*** Opening of PROVIDED RECORDS ***

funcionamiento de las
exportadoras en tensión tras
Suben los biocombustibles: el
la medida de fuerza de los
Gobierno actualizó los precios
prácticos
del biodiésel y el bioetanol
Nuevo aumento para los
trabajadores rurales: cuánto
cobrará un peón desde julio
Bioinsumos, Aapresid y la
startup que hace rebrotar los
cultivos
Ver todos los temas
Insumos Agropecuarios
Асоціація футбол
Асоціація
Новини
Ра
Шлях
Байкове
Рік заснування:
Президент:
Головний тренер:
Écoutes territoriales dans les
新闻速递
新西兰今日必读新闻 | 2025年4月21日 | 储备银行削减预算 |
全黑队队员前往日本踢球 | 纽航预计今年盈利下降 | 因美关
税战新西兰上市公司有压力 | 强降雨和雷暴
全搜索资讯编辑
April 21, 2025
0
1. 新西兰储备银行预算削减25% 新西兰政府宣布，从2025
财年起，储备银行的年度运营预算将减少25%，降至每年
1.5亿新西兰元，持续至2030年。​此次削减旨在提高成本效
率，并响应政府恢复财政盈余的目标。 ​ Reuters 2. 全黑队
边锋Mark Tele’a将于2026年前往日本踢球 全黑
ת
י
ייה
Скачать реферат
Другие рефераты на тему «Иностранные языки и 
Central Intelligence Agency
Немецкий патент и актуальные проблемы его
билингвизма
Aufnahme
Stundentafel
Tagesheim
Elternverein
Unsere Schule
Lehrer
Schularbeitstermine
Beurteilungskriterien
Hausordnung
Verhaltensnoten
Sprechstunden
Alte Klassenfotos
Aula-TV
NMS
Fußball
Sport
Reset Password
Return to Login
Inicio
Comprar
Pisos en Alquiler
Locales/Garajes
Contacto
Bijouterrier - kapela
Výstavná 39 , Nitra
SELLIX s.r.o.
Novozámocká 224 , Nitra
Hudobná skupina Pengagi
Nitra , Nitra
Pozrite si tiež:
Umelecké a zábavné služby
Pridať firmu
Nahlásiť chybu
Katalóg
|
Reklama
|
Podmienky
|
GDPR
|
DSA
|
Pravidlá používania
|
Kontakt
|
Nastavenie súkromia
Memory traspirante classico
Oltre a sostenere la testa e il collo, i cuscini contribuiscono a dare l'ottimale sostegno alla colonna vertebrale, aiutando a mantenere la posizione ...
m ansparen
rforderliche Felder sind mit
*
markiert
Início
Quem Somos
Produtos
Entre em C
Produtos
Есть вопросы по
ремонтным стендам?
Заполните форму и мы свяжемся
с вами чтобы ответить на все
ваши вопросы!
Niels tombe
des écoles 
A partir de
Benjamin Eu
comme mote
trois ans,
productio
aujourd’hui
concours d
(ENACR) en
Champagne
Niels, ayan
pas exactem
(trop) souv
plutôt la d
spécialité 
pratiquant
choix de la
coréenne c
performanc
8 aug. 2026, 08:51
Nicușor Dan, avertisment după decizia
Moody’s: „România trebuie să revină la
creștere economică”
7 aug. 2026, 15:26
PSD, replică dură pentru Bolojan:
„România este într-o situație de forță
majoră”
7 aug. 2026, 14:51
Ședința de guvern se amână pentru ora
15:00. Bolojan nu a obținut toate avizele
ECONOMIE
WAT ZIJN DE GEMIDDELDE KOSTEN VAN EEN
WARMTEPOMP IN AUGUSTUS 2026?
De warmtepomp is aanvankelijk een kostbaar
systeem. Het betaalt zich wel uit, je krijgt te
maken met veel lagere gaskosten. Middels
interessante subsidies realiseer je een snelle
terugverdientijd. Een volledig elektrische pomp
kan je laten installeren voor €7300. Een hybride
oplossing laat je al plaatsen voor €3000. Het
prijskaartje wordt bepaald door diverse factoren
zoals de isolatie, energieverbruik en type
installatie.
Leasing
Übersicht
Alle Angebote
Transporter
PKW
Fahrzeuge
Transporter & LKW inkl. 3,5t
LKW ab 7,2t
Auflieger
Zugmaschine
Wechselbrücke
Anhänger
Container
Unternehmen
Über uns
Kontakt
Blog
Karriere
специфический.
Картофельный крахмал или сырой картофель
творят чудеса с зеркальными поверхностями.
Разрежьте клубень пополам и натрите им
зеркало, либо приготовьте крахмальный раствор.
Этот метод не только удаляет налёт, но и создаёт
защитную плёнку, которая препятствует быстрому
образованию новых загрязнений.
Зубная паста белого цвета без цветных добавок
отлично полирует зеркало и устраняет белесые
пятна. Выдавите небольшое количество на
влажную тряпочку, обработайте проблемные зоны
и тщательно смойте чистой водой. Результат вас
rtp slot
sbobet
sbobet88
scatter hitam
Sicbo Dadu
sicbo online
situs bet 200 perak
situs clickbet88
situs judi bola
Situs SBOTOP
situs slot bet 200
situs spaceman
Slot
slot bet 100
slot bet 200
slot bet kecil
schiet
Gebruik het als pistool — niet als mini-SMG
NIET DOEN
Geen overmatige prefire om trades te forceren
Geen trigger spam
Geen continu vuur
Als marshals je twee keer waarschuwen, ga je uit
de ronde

*** Close of PROVIDED RECORDS ***

WORK INSTRUCTIONS:
For each line above that contains the word "зеркало", make a copy.

ANSWER SPACE:
зеркало, либо приготовьте крахмальный раствор.
отлично полирует зеркало и устраняет белесые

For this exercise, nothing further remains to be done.